Task requirements | Please quote only the lines that start at the one with "نمایشگر 120 هرتز رونمایی شد" and go on to the last line of the data, both ends kept.

Dataset excerpts |
------------
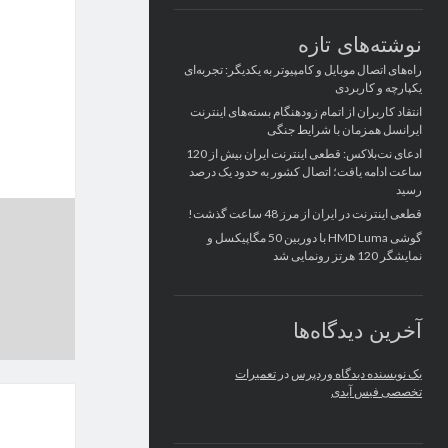
نوشته‌های تازه
راه‌های اتصال موبایل و کامپیوتر به یکدیگر: تجربه‌ای
یکپارچه و کاربردی
انتقاد کاربران از اتمام زودهنگام بسته‌های اینترنت
ایرانسل همزمان با شرایط جنگی
ادعای نت‌بلاکس: قطعی اینترنت ایران بیش از 120
ساعت ادامه یافت؛ اتصال کشور به حدود یک درصد
رسید
قطعی اینترنت در ایران از مرز 48 ساعت گذشت!
گوشی HMD Luma با دوربین 50 مگاپیکسل و
نمایشگر 120 هرتز رونمایی شد
آخرین دیدگاه‌ها
یک نویسنده دیدگاه وردپرس
در
تعمیرات
تخصصی فیس آیدی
------------
Result below |
نمایشگر 120 هرتز رونمایی شد
آخرین دیدگاه‌ها
یک نویسنده دیدگاه وردپرس
در
تعمیرات
تخصصی فیس آیدی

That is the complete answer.